Le banche locali, più piccole, offrono una possibile soluzione? In parte sì, ma ad un prezzo. Come mostra una serie di ricerche condotte dalla Banca d'Italia e presentate recentemente in un convegno a Modena, è vero che le banche locali tendono a razionare in misura minore il credito alle Pmi. Ma è anche vero che esse tendono ad utilizzare meno i modelli di scoring e ad avere quindi un portafoglio di crediti di qualità inferiore. Le banche più grandi, invece, utilizzano in maniera più incisiva tali modelli nella determinazione del tasso di interesse (proporzionato al rischio) soprattutto se affiancano ai modelli l'utilizzo delle informazioni soft. Tra le banche nazionali (più grandi), infatti, quelle più decentralizzate mostrano una minore propensione al razionamento del credito alle Pmi.

Che fare dunque? Le stesse ricerche della Banca d'Italia mostrano che la qualità della governance delle banche (in termini di competenza e diversità del consiglio di ammministrazione) e la loro solidità (in termini di capitale e di liquidità) è importante per garantire continuità di credito alle Pmi. Anche i Confidi svolgono un ruolo importante nel garantire continuità di credito, anche se non sono risultati altrettanto efficaci nel mantenere la qualità del credito garantito. Ma questo non basta.
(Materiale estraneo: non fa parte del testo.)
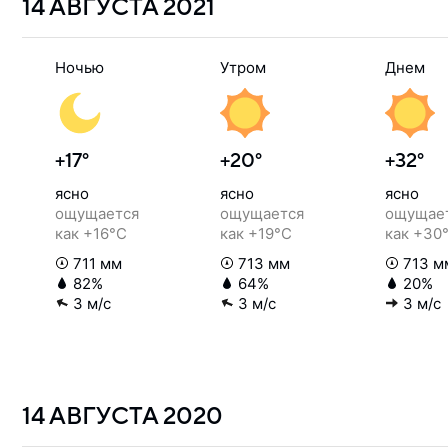
14 АВГУСТА
2021
Ночью
Утром
Днем
+17°
+20°
+32°
ясно
ясно
ясно
ощущается
ощущается
ощущае
как +16°C
как +19°C
как +30
711 мм
713 мм
713 м
82%
64%
20%
3 м/с
3 м/с
3 м/с
14 АВГУСТА
2020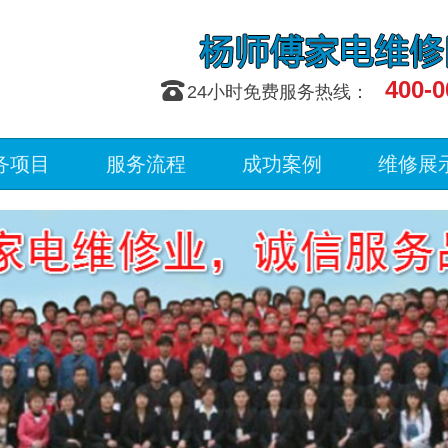
400-0
󰇯
24小时免费服务热线：
务项目
服务流程
成功案例
维修展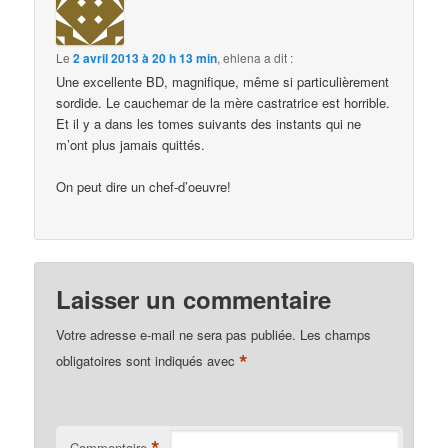
Le
2 avril 2013 à 20 h 13 min
,
ehlena
a dit :
Une excellente BD, magnifique, même si particulièrement
sordide. Le cauchemar de la mère castratrice est horrible.
Et il y a dans les tomes suivants des instants qui ne
m’ont plus jamais quittés.
On peut dire un chef-d’oeuvre!
Laisser un commentaire
Votre adresse e-mail ne sera pas publiée.
Les champs
*
obligatoires sont indiqués avec
*
Commentaire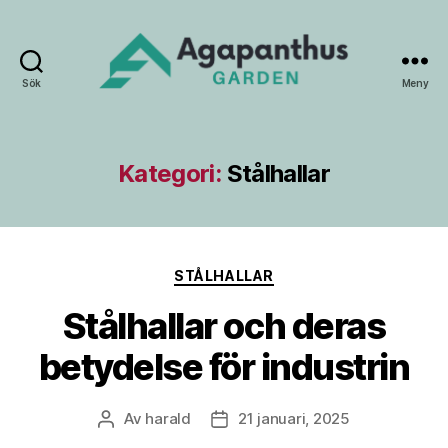
Sök
Meny
Agapanthus
Garden
Kategori:
Stålhallar
Kategorier
STÅLHALLAR
Stålhallar och deras
betydelse för industrin
Av
harald
21 januari, 2025
Inläggsförfattare
Inläggsdatum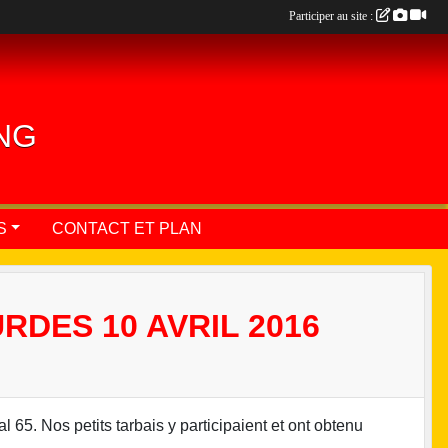
Participer au site :
ING
S
CONTACT ET PLAN
RDES 10 AVRIL 2016
 65. Nos petits tarbais y participaient et ont obtenu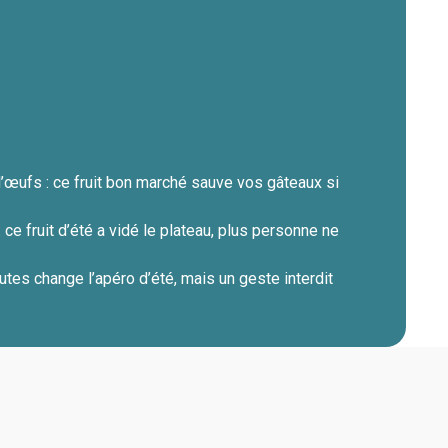
d’œufs : ce fruit bon marché sauve vos gâteaux si
ce fruit d’été a vidé le plateau, plus personne ne
tes change l’apéro d’été, mais un geste interdit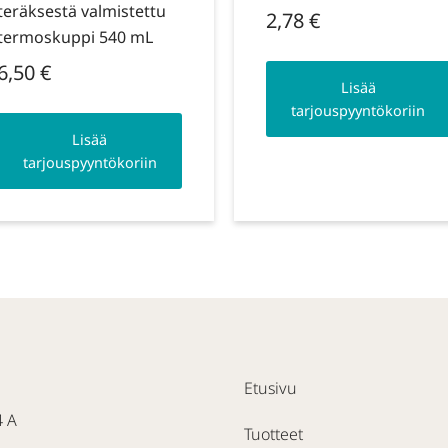
teräksestä valmistettu
2,78
€
termoskuppi 540 mL
6,50
€
Lisää
tarjouspyyntökoriin
Lisää
tarjouspyyntökoriin
Etusivu
4 A
Tuotteet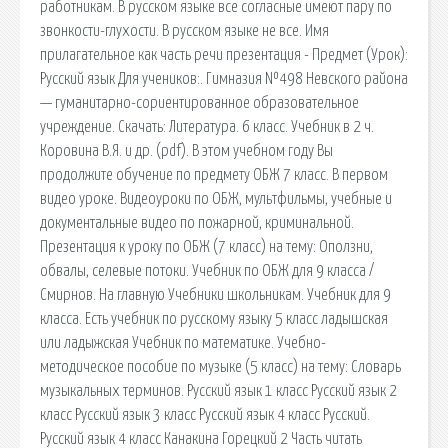
работникам. В русском языке все согласные имеют пару по
звонкости-глухости. В русском языке не все. Имя
прилагательное как часть речи презентация - Предмет (Урок):
Русский язык Для учеников:. Гимназия №498 Невского района
— гуманитарно-сориентированное образовательное
учреждение. Скачать: Литература. 6 класс. Учебник в 2 ч.
Коровина В.Я. и др. (pdf). В этом учебном году Вы
продолжите обучение по предмету ОБЖ 7 класс. В первом
видео уроке. Видеоуроки по ОБЖ, мультфильмы, учебные и
документальные видео по пожарной, криминальной.
Презентация к уроку по ОБЖ (7 класс) на тему: Оползни,
обвалы, селевые потоки. Учебник по ОБЖ для 9 класса /
Смирнов. На главную Учебники школьникам. Учебник для 9
класса. Есть учебник по русскому языку 5 класс ладышская
или ладыжская Учебник по математике. Учебно-
методическое пособие по музыке (5 класс) на тему: Словарь
музыкальных терминов. Русский язык 1 класс Русский язык 2
класс Русский язык 3 класс Русский язык 4 класс Русский.
Русский язык 4 класс Канакина Горецкий 2 Часть читать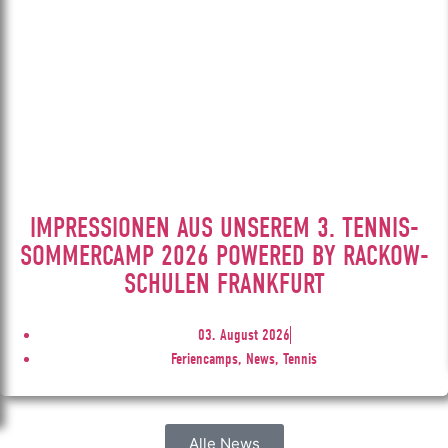
IMPRESSIONEN AUS UNSEREM 3. TENNIS-
SOMMERCAMP 2026 POWERED BY RACKOW-
SCHULEN FRANKFURT
03. August 2026
Feriencamps, News, Tennis
Alle News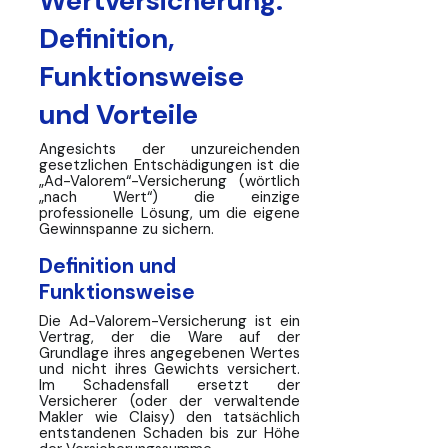
Wertversicherung:
Definition,
Funktionsweise
und Vorteile
Angesichts der unzureichenden
gesetzlichen Entschädigungen ist die
„Ad-Valorem“-Versicherung (wörtlich
„nach Wert“) die einzige
professionelle Lösung, um die eigene
Gewinnspanne zu sichern.
Definition und
Funktionsweise
Die Ad-Valorem-Versicherung ist ein
Vertrag, der die Ware auf der
Grundlage ihres angegebenen Wertes
und nicht ihres Gewichts versichert.
Im Schadensfall ersetzt der
Versicherer (oder der verwaltende
Makler wie Claisy) den tatsächlich
entstandenen Schaden bis zur Höhe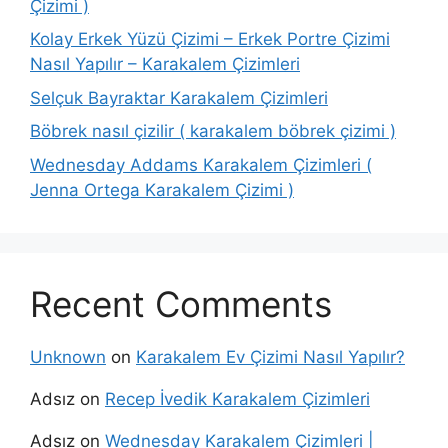
Çizimi )
Kolay Erkek Yüzü Çizimi – Erkek Portre Çizimi
Nasıl Yapılır – Karakalem Çizimleri
Selçuk Bayraktar Karakalem Çizimleri
Böbrek nasıl çizilir ( karakalem böbrek çizimi )
Wednesday Addams Karakalem Çizimleri (
Jenna Ortega Karakalem Çizimi )
Recent Comments
Unknown
on
Karakalem Ev Çizimi Nasıl Yapılır?
Adsız
on
Recep İvedik Karakalem Çizimleri
Adsız
on
Wednesday Karakalem Çizimleri |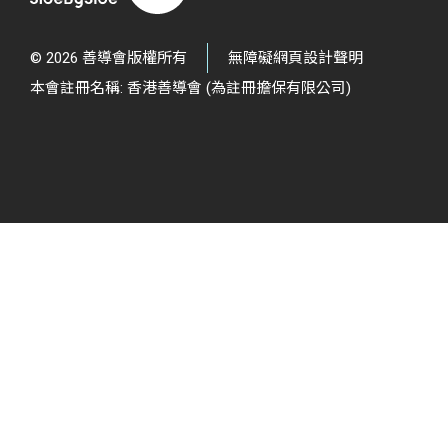
© 2026 善導會版權所有
無障礙網頁設計聲明
本會註冊名稱: 香港善導會 (為註冊擔保有限公司)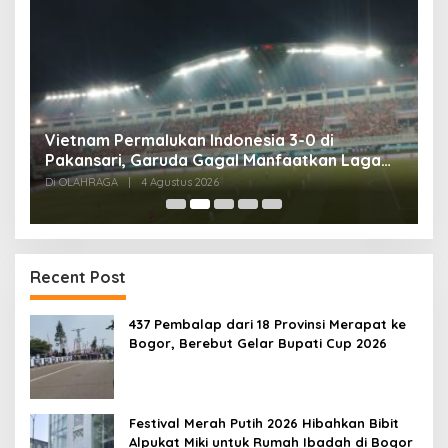
,
Vietnam Permalukan Indonesia 3-0 di
T
Pakansari, Garuda Gagal Manfaatkan Laga
5
Kandang
Di OLAHRAGA
|
4 Agustus 2026
Di
Recent Post
437 Pembalap dari 18 Provinsi Merapat ke
Bogor, Berebut Gelar Bupati Cup 2026
Festival Merah Putih 2026 Hibahkan Bibit
Alpukat Miki untuk Rumah Ibadah di Bogor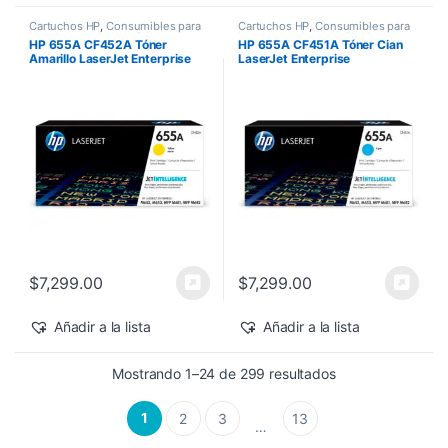
Cartuchos HP
,
Consumibles para
Cartuchos HP
,
Consumibles para
Impresoras
,
Nuevos Productos
,
Impresoras
,
Nuevos Productos
,
HP 655A CF452A Tóner
HP 655A CF451A Tóner Cian
Sobre Pedido
,
Toner Original
Sobre Pedido
,
Toner Original
Amarillo LaserJet Enterprise
LaserJet Enterprise
M682z/M652dn 10,500 pág
M682z/M652dn 10,500 pág
$
7,299.00
$
7,299.00
Añadir a la lista
Añadir a la lista
Sorted by latest
Mostrando 1–24 de 299 resultados
1
2
3
13
…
È necessario ridurre i costi di reperimento delle informazioni, ridurre il costo del funding e favorire fonti di finanziamento alternative al credito bancario. Nella prima direzione va la proposta fatta da Roberto Napoletano, ulteriormente elaborata da Pellegrino Capaldo, a favore delle imprese in crisi finanziaria ma ancora vitali. Nella seconda e nella terza le proposte di Luigi Guiso e Guido Tabellini. A proposito della cartolarizzazione dei crediti alle Pmi vale la pena menzionare una recente iniziativa europea, concepita qualche anno fa da Alessandro Profumo, sviluppata dalle grandi banche e da alcuni grandi investitori e sostenuta dalla Bce e dalla Bei: il mercato delle Prime collateralised security (http://pcsmarket.org). Il Pcs stabilisce standard di strutturazione e trasparenza delle cartolarizzazioni e di qualità delle attività sottostanti (inclusi i crediti alle Pmi) condivisi da emittenti ed investitori e tali da soddisfare le comprensibili preocupazioni delle autorità e da permettere in prospettiva la nascita di un mercato secondario che ne garantisca la liquidità.